The first healthcare worker vaccinated was a 46-year-old senior staff nurse who carries out screening for suspect Covid-19 cases, according to a statement on Wednesday from Singapore’s health ministry. More than 30 workers will be vaccinated today.
Singapore is now one of the first countries in Asia to kick off inoculation efforts against the virus, which has infected more than 80 million people around the world and killed close to 1.8 million. The U.K. started the Western world’s earliest vaccination program with a 91-year-old woman earlier this month.
“The vaccine is key to living in a COVID-19 world, but it will still be some time before this storm will pass,” Prime Minister Lee Hsien Loong said in a Facebook post.
China said this month it has already administered more than 1 million coronavirus vaccines since July and plans to distribute more, initially targeting workers in industries where they’re at higher risk of infection.
In Singapore, which this week eased measures to curb the spread of the virus, the government has moved quickly since approving the use of Pfizer Inc. and BioNTech SE’s vaccine. The vaccinations are starting with health care workers, while the elderly, beginning with those aged 70 and above, are set to get their shots from February.
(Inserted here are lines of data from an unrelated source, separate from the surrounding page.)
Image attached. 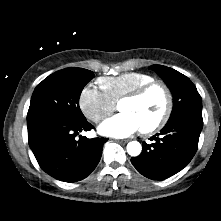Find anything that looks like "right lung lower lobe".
Wrapping results in <instances>:
<instances>
[{"instance_id": "obj_1", "label": "right lung lower lobe", "mask_w": 221, "mask_h": 221, "mask_svg": "<svg viewBox=\"0 0 221 221\" xmlns=\"http://www.w3.org/2000/svg\"><path fill=\"white\" fill-rule=\"evenodd\" d=\"M93 128L86 118H49L28 127V143L44 172L60 181L76 182L95 169L107 141L79 135Z\"/></svg>"}]
</instances>
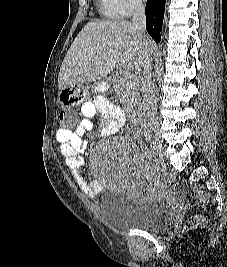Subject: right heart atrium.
Segmentation results:
<instances>
[{
	"label": "right heart atrium",
	"mask_w": 227,
	"mask_h": 267,
	"mask_svg": "<svg viewBox=\"0 0 227 267\" xmlns=\"http://www.w3.org/2000/svg\"><path fill=\"white\" fill-rule=\"evenodd\" d=\"M122 16H129L143 6V0H113Z\"/></svg>",
	"instance_id": "obj_1"
}]
</instances>
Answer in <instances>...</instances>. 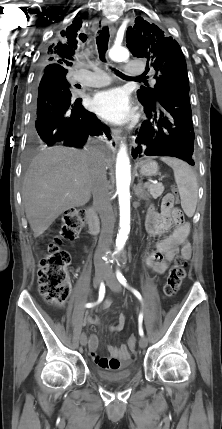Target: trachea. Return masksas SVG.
Returning a JSON list of instances; mask_svg holds the SVG:
<instances>
[{"instance_id": "obj_1", "label": "trachea", "mask_w": 222, "mask_h": 429, "mask_svg": "<svg viewBox=\"0 0 222 429\" xmlns=\"http://www.w3.org/2000/svg\"><path fill=\"white\" fill-rule=\"evenodd\" d=\"M99 36L96 38L98 51L100 55V59L102 61H105V53L108 49V41H109V29L108 27H103L102 30H100ZM117 75L126 78L124 75H122L120 72L116 71ZM136 79L142 80L146 82V78L144 76H139Z\"/></svg>"}]
</instances>
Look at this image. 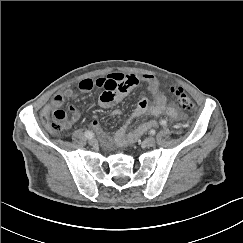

“Vaccination brings new hope to control the virus in the year ahead,” Coordinating Minister for National Security Teo Chee Hean said in a separate Facebook post. Singapore’s “paramount consideration is to keep things well under control during the coming months, so that we are in a strong position to further open up as other countries bring their COVID situation under better control through public health measures and vaccination.”
The city-state has set aside more than S$1 billion ($755 million) for vaccines and said there should be enough for its population of about 5.5 million people by the third quarter. It has recorded more than 58,500 cases of the virus and 29 deaths.